Except for images, print the whole listing verbatim.

##########

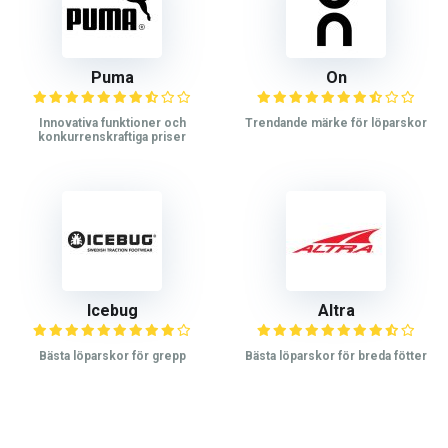
Puma
On
Innovativa funktioner och
Trendande märke för löparskor
konkurrenskraftiga priser
Icebug
Altra
Bästa löparskor för grepp
Bästa löparskor för breda fötter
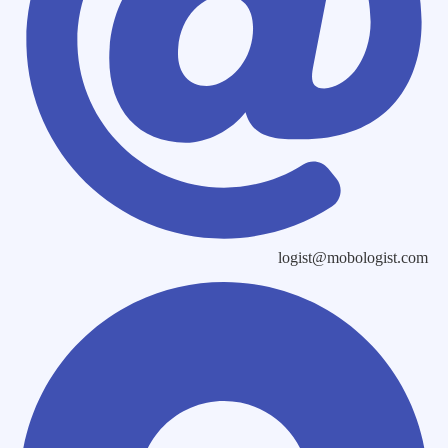
logist@mobologist.com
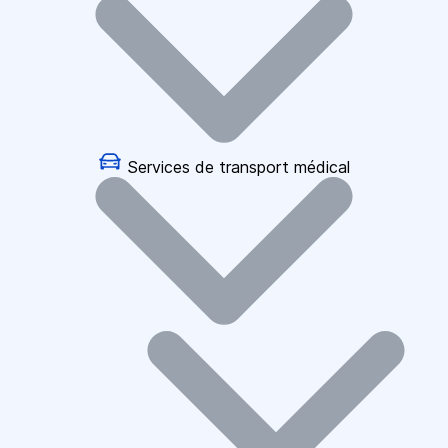
Services de transport médical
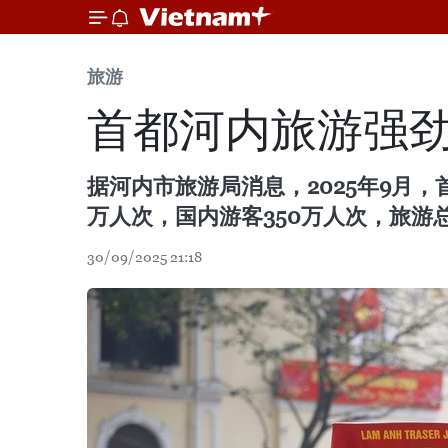
旅游
首都河内旅游强劲
据河内市旅游局消息，2025年9月，
万人次，国内游客350万人次，旅游
30/09/2025 21:18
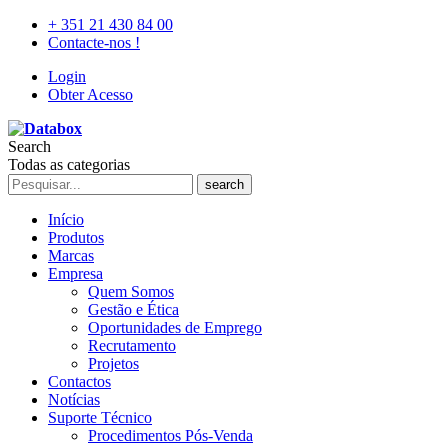
+ 351 21 430 84 00
Contacte-nos !
Login
Obter Acesso
Search
Todas as categorias
search
Início
Produtos
Marcas
Empresa
Quem Somos
Gestão e Ética
Oportunidades de Emprego
Recrutamento
Projetos
Contactos
Notícias
Suporte Técnico
Procedimentos Pós-Venda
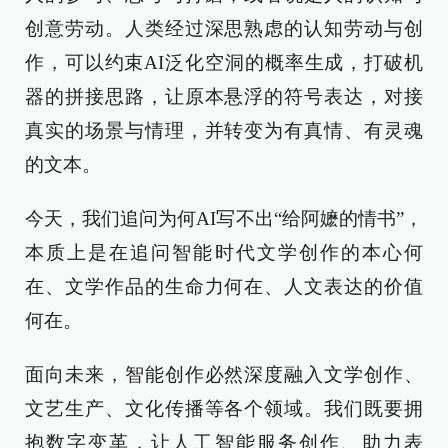
创意劳动。人类经过深思熟虑的认知劳动与创
作，可以约束AI泛化空洞的概率生成，打破机
器的拼接思路，让原本悬浮的符号表达，对接
真实的场景与情理，并转变为有真情、有灵魂
的文本。
今天，我们追问为何AI写不出“给阿嬷的情书”，
本质上是在追问智能时代文学创作的本心何
在、文学作品的生命力何在、人文表达的价值
何在。
面向未来，智能创作必然深度融入文学创作、
文艺生产、文化传播等各个领域。我们既要拥
抱数字变革，让人工智能服务创作、助力表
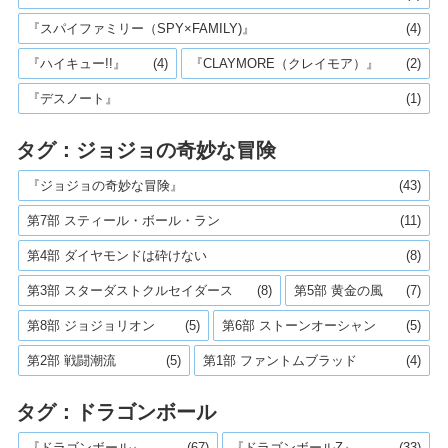
『スパイファミリー（SPY×FAMILY)』
(4)
『ハイキュー!!』
(4)
『CLAYMORE（クレイモア）』
(2)
『デスノート』
(1)
タグ：ジョジョの奇妙な冒険
『ジョジョの奇妙な冒険』
(43)
第7部 スティール・ボール・ラン
(11)
第4部 ダイヤモンドは砕けない
(8)
第3部 スターダストクルセイダース
(8)
第5部 黄金の風
(7)
第8部 ジョジョリオン
(5)
第6部 ストーンオーシャン
(5)
第2部 戦闘潮流
(5)
第1部 ファントムブラッド
(4)
タグ：ドラゴンボール
『ドラゴンボール』
(67)
『ドラゴンボールZ』
(33)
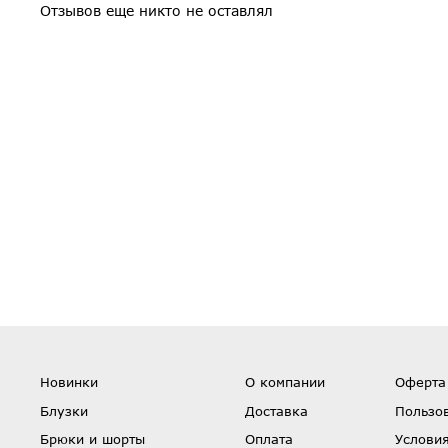
Отзывов еще никто не оставлял
Новинки
О компании
Оферта
Блузки
Доставка
Пользо
Брюки и шорты
Оплата
Условия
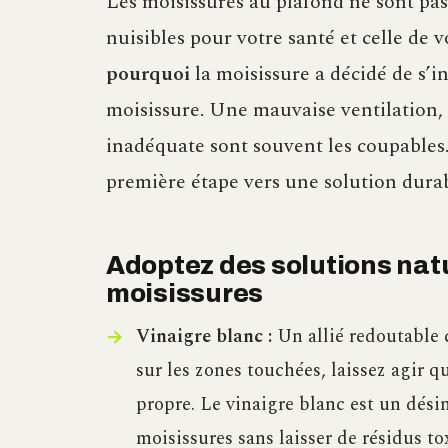
Les moisissures au plafond ne sont pas
nuisibles pour votre santé et celle de v
pourquoi
la moisissure a décidé de s’in
moisissure. Une mauvaise ventilation,
inadéquate sont souvent les coupables.
première étape vers une solution durab
Adoptez des solutions natu
moisissures
Vinaigre blanc :
Un allié redoutable c
sur les zones touchées, laissez agir 
propre. Le vinaigre blanc est un dési
moisissures sans laisser de résidus to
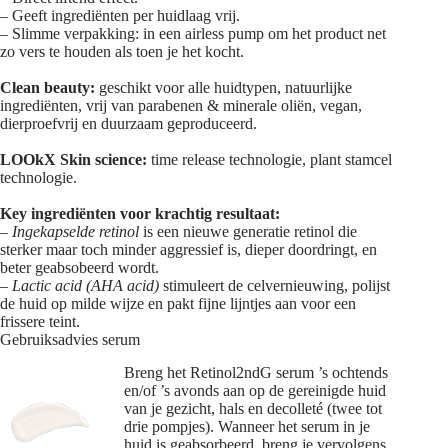
– Geeft ingrediënten per huidlaag vrij.
– Slimme verpakking: in een airless pump om het product net
zo vers te houden als toen je het kocht.
Clean beauty:
geschikt voor alle huidtypen, natuurlijke
ingrediënten, vrij van parabenen & minerale oliën, vegan,
dierproefvrij en duurzaam geproduceerd.
LOOkX Skin science:
time release technologie, plant stamcel
technologie.
Key ingrediënten voor krachtig resultaat:
–
Ingekapselde retinol
is een nieuwe generatie retinol die
sterker maar toch minder aggressief is, dieper doordringt, en
beter geabsobeerd wordt.
–
Lactic acid (AHA acid)
stimuleert de celvernieuwing, polijst
de huid op milde wijze en pakt fijne lijntjes aan voor een
frissere teint.
Gebruiksadvies serum
Breng het Retinol2ndG serum ’s ochtends
en/of ’s avonds aan op de gereinigde huid
van je gezicht, hals en decolleté (twee tot
drie pompjes). Wanneer het serum in je
huid is geabsorbeerd, breng je vervolgens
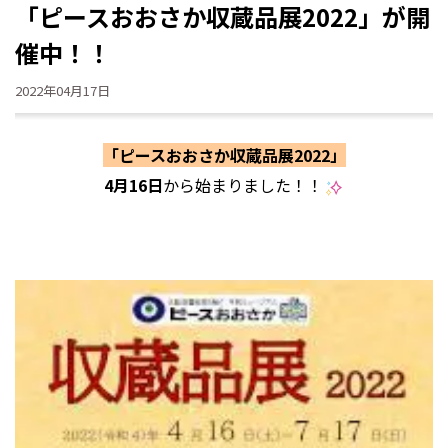
「ピースおおさか収蔵品展2022」が開
催中！！
2022年04月17日
「ピースおおさか収蔵品展2022」
4月16日
から始まりました！！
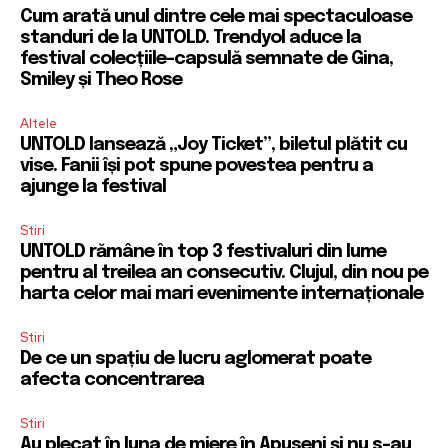
Cum arată unul dintre cele mai spectaculoase
standuri de la UNTOLD. Trendyol aduce la
festival colecțiile-capsulă semnate de Gina,
Smiley și Theo Rose
Altele
UNTOLD lansează „Joy Ticket”, biletul plătit cu
vise. Fanii își pot spune povestea pentru a
ajunge la festival
Stiri
UNTOLD rămâne în top 3 festivaluri din lume
pentru al treilea an consecutiv. Clujul, din nou pe
harta celor mai mari evenimente internaționale
Stiri
De ce un spațiu de lucru aglomerat poate
afecta concentrarea
Stiri
Au plecat în luna de miere în Apuseni și nu s-au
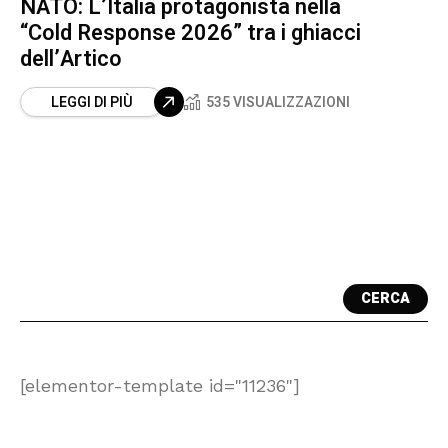
NATO: L’Italia protagonista nella
“Cold Response 2026” tra i ghiacci
dell’Artico
LEGGI DI PIÙ
535 VISUALIZZAZIONI
CERCA
[elementor-template id="11236"]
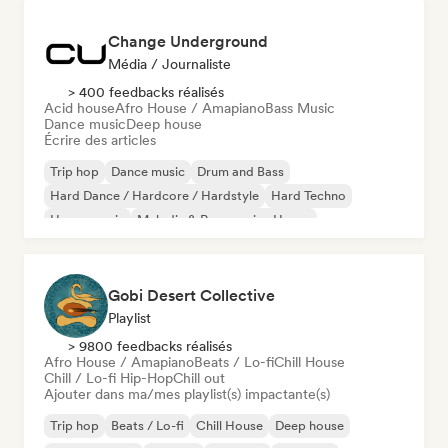
Change Underground
Média / Journaliste
> 400 feedbacks réalisés
Acid house
Afro House / Amapiano
Bass Music
Dance music
Deep house
Écrire des articles
Trip hop
Dance music
Drum and Bass
Hard Dance / Hardcore / Hardstyle
Hard Techno
House music
Melodic & Progressive House
Melodic Techno
Gobi Desert Collective
Playlist
> 9800 feedbacks réalisés
Afro House / Amapiano
Beats / Lo-fi
Chill House
Chill / Lo-fi Hip-Hop
Chill out
Ajouter dans ma/mes playlist(s) impactante(s)
Trip hop
Beats / Lo-fi
Chill House
Deep house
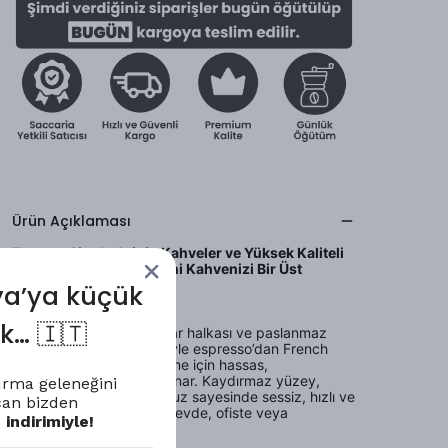
Ürün Açıklaması
Taptaze Single Origin Kahveler ve Yüksek Kaliteli
Manuel Kahve Değirmeni Kahvenizi Bir Üst
Seviyeye Çıkarır
ya’ya küçük
Değirmen özellikleri
uk… 🇮🇹
Tamamen
mekanik
iç ayar halkası ve
paslanmaz
çelik konik bıçak
sistemiyle espresso’dan French
press’e kadar her demleme için hassas,
tekrarlanabilir öğütme sunar. Kaydırmaz yüzey,
vurma geleneğini
sağlam kol ve ahşap topuz sayesinde sessiz, hızlı ve
ncan bizden
tutarlı performans verir—evde, ofiste veya
indirimiyle!
seyahatte.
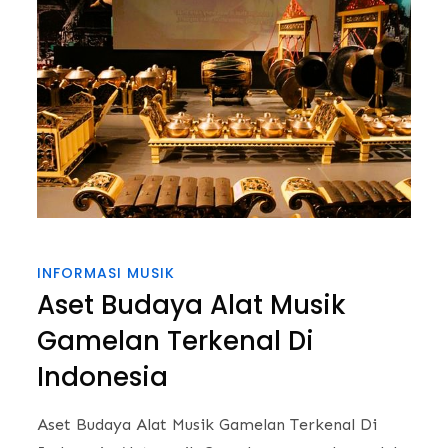
INFORMASI MUSIK
Aset Budaya Alat Musik
Gamelan Terkenal Di
Indonesia
Aset Budaya Alat Musik Gamelan Terkenal Di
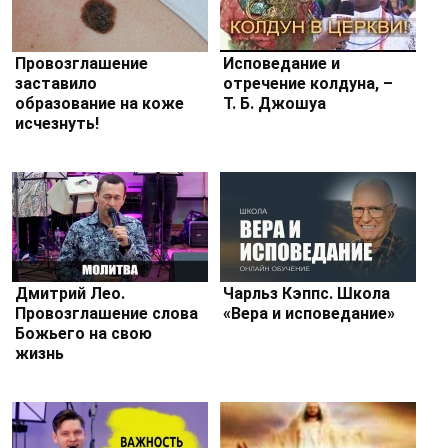
Провозглашение
Исповедание и
заставило
отречение колдуна, –
образование на коже
Т. Б. Джошуа
исчезнуть!
Дмитрий Лео.
Чарльз Кэппс. Школа
Провозглашение слова
«Вера и исповедание»
Божьего на свою
жизнь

##########

Output of the task
Puma
On
Innovativa funktioner och
Trendande märke för löparskor
konkurrenskraftiga priser
Icebug
Altra
Bästa löparskor för grepp
Bästa löparskor för breda fötter
logist@mobologist.com
Services de transport médical
旅游
首都河内旅游强劲
据河内市旅游局消息，2025年9月，
万人次，国内游客350万人次，旅游
30/09/2025 21:18
+ 351 21 430 84 00
Contacte-nos !
Login
Obter Acesso
Search
Todas as categorias
search
Início
Produtos
Marcas
Empresa
Quem Somos
Gestão e Ética
Oportunidades de Emprego
Recrutamento
Projetos
Contactos
Notícias
Suporte Técnico
Procedimentos Pós-Venda
创意劳动。人类经过深思熟虑的认知劳动与创
作，可以约束AI泛化空洞的概率生成，打破机
器的拼接思路，让原本悬浮的符号表达，对接
真实的场景与情理，并转变为有真情、有灵魂
的文本。
今天，我们追问为何AI写不出“给阿嬷的情书”，
本质上是在追问智能时代文学创作的本心何
在、文学作品的生命力何在、人文表达的价值
何在。
面向未来，智能创作必然深度融入文学创作、
文艺生产、文化传播等各个领域。我们既要拥
抱数字变革，让人工智能服务创作、助力表
『スパイファミリー（SPY×FAMILY)』
(4)
『ハイキュー!!』
(4)
『CLAYMORE（クレイモア）』
(2)
『デスノート』
(1)
タグ：ジョジョの奇妙な冒険
『ジョジョの奇妙な冒険』
(43)
第7部 スティール・ボール・ラン
(11)
第4部 ダイヤモンドは砕けない
(8)
第3部 スターダストクルセイダース
(8)
第5部 黄金の風
(7)
第8部 ジョジョリオン
(5)
第6部 ストーンオーシャン
(5)
第2部 戦闘潮流
(5)
第1部 ファントムブラッド
(4)
タグ：ドラゴンボール
『ドラゴンボール』
(67)
『ドラゴンボールZ』
(33)
Отзывов еще никто не оставлял
Новинки
О компании
Оферта
Блузки
Доставка
Пользо
Брюки и шорты
Оплата
Условия
Les moisissures au plafond ne sont pas
nuisibles pour votre santé et celle de v
pourquoi
la moisissure a décidé de s’in
moisissure. Une mauvaise ventilation,
inadéquate sont souvent les coupables.
première étape vers une solution durab
Adoptez des solutions natu
moisissures
Vinaigre blanc :
Un allié redoutable c
sur les zones touchées, laissez agir 
propre. Le vinaigre blanc est un dési
moisissures sans laisser de résidus to
– Geeft ingrediënten per huidlaag vrij.
– Slimme verpakking: in een airless pump om het product net
zo vers te houden als toen je het kocht.
Clean beauty:
geschikt voor alle huidtypen, natuurlijke
ingrediënten, vrij van parabenen & minerale oliën, vegan,
dierproefvrij en duurzaam geproduceerd.
LOOkX Skin science:
time release technologie, plant stamcel
technologie.
Key ingrediënten voor krachtig resultaat:
–
Ingekapselde retinol
is een nieuwe generatie retinol die
sterker maar toch minder aggressief is, dieper doordringt, en
beter geabsobeerd wordt.
–
Lactic acid (AHA acid)
stimuleert de celvernieuwing, polijst
de huid op milde wijze en pakt fijne lijntjes aan voor een
frissere teint.
Gebruiksadvies serum
Breng het Retinol2ndG serum ’s ochtends
en/of ’s avonds aan op de gereinigde huid
van je gezicht, hals en decolleté (twee tot
drie pompjes). Wanneer het serum in je
huid is geabsorbeerd, breng je vervolgens
「ピースおおさか収蔵品展2022」が開
催中！！
2022年04月17日
「ピースおおさか収蔵品展2022」
4月16日
から始まりました！！
Cum arată unul dintre cele mai spectaculoase
standuri de la UNTOLD. Trendyol aduce la
festival colecțiile-capsulă semnate de Gina,
Smiley și Theo Rose
Altele
UNTOLD lansează „Joy Ticket”, biletul plătit cu
vise. Fanii își pot spune povestea pentru a
ajunge la festival
Stiri
UNTOLD rămâne în top 3 festivaluri din lume
pentru al treilea an consecutiv. Clujul, din nou pe
harta celor mai mari evenimente internaționale
Stiri
De ce un spațiu de lucru aglomerat poate
afecta concentrarea
Stiri
Au plecat în luna de miere în Apuseni și nu s-au
NATO: L’Italia protagonista nella
“Cold Response 2026” tra i ghiacci
dell’Artico
LEGGI DI PIÙ
535 VISUALIZZAZIONI
CERCA
[elementor-template id="11236"]
Change Underground
Média / Journaliste
> 400 feedbacks réalisés
Acid house
Afro House / Amapiano
Bass Music
Dance music
Deep house
Écrire des articles
Trip hop
Dance music
Drum and Bass
Hard Dance / Hardcore / Hardstyle
Hard Techno
House music
Melodic & Progressive House
Melodic Techno
Gobi Desert Collective
Playlist
> 9800 feedbacks réalisés
Afro House / Amapiano
Beats / Lo-fi
Chill House
Chill / Lo-fi Hip-Hop
Chill out
Ajouter dans ma/mes playlist(s) impactante(s)
Trip hop
Beats / Lo-fi
Chill House
Deep house
Ürün Açıklaması
Taptaze Single Origin Kahveler ve Yüksek Kaliteli
Manuel Kahve Değirmeni Kahvenizi Bir Üst
Seviyeye Çıkarır
ya’ya küçük
Değirmen özellikleri
uk… 🇮🇹
Tamamen
mekanik
iç ayar halkası ve
paslanmaz
çelik konik bıçak
sistemiyle espresso’dan French
press’e kadar her demleme için hassas,
tekrarlanabilir öğütme sunar. Kaydırmaz yüzey,
vurma geleneğini
sağlam kol ve ahşap topuz sayesinde sessiz, hızlı ve
ncan bizden
tutarlı performans verir—evde, ofiste veya
indirimiyle!
seyahatte.
INFORMASI MUSIK
Aset Budaya Alat Musik
Gamelan Terkenal Di
Indonesia
Aset Budaya Alat Musik Gamelan Terkenal Di
Провозглашение
Исповедание и
заставило
отречение колдуна, –
образование на коже
Т. Б. Джошуа
исчезнуть!
Дмитрий Лео.
Чарльз Кэппс. Школа
Провозглашение слова
«Вера и исповедание»
Божьего на свою
жизнь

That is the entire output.